无标签

发布日期: 2021-04-02

更新日期: 2021-04-02

文章字数: 2.7k

阅读时长: 15 分

mac安装hodoop

1.确保安装jdk和免密ssh登陆

java -version

Last login: Fri Apr  2 08:22:35 on console
sunyun@sunyundeMacBook-Pro ~ % java -version
java version "1.8.0_241"
Java(TM) SE Runtime Environment (build 1.8.0_241-b07)
Java HotSpot(TM) 64-Bit Server VM (build 25.241-b07, mixed mode

sunyun@sunyundeMacBook-Pro ~ % ssh-keygen -t rsa
Generating public/private rsa key pair.
Enter file in which to save the key (/Users/sunyun/.ssh/id_rsa): yes
Enter passphrase (empty for no passphrase): 
Enter same passphrase again: 
Your identification has been saved in yes.
Your public key has been saved in yes.pub.
The key fingerprint is:
SHA256:IhC+EKalYPyGRU/b8QBMYdtM2zqZYuOiLVDfbFHiNMg sunyun@sunyundeMacBook-Pro.local
The key's randomart image is:
+---[RSA 3072]----+
|+o+ooBo+         |
|=* oE.@ B        |
|+ *  * O o       |
| o.=  o +        |
| .o..*.*S        |
|.   +.*..        |
|.  . o           |
| .o .            |
| ...             |
+----[SHA256]-----+
sunyun@sunyundeMacBook-Pro ~ % cat ~/.ssh/local.pub >> ~/.ssh/authorized_keys

2.安装hadoop

brew install hadoop (推荐), 安装完成后你会看到安装路径在那里
官网下载压缩包, 解压到你指定的目录, 然后安装(不推荐)

sunyun@sunyundeMacBook-Pro ~ % brew install hadoop
Updating Homebrew...
==> Downloading https://mirrors.ustc.edu.cn/homebrew-bottles/bottles/openjdk-15.
==> Downloading from https://d29vzk4ow07wi7.cloudfront.net/e91cd8028e8bb7415bcb9
######################################################################## 100.0%
==> Downloading https://www.apache.org/dyn/closer.lua?path=hadoop/common/hadoop-
==> Downloading from https://mirrors.tuna.tsinghua.edu.cn/apache/hadoop/common/h
######################################################################## 100.0%
==> Installing dependencies for hadoop: openjdk
==> Installing hadoop dependency: openjdk
==> Pouring openjdk-15.0.1.big_sur.bottle.1.tar.gz
==> Caveats
For the system Java wrappers to find this JDK, symlink it with
  sudo ln -sfn /usr/local/opt/openjdk/libexec/openjdk.jdk /Library/Java/JavaVirtualMachines/openjdk.jdk

openjdk is keg-only, which means it was not symlinked into /usr/local,
because it shadows the macOS `java` wrapper.

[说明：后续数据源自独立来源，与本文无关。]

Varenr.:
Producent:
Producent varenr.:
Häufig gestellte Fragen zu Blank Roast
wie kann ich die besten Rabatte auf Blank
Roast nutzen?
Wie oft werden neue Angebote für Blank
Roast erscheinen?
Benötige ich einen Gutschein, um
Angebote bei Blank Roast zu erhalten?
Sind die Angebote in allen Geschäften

If you need to have openjdk first in your PATH run:
  echo 'export PATH="/usr/local/opt/openjdk/bin:$PATH"' >> ~/.zshrc

For compilers to find openjdk you may need to set:
  export CPPFLAGS="-I/usr/local/opt/openjdk/include"

==> Summary
🍺  /usr/local/Cellar/openjdk/15.0.1: 614 files, 324.9MB
==> Installing hadoop
Error: Your CLT does not support macOS 11.
It is either outdated or was modified.
Please update your CLT or delete it if no updates are available.
Update them from Software Update in System Preferences or run:
  softwareupdate --all --install --force

If that doesn't show you an update run:
  sudo rm -rf /Library/Developer/CommandLineTools
  sudo xcode-select --install

Alternatively, manually download them from:
  https://developer.apple.com/download/more/.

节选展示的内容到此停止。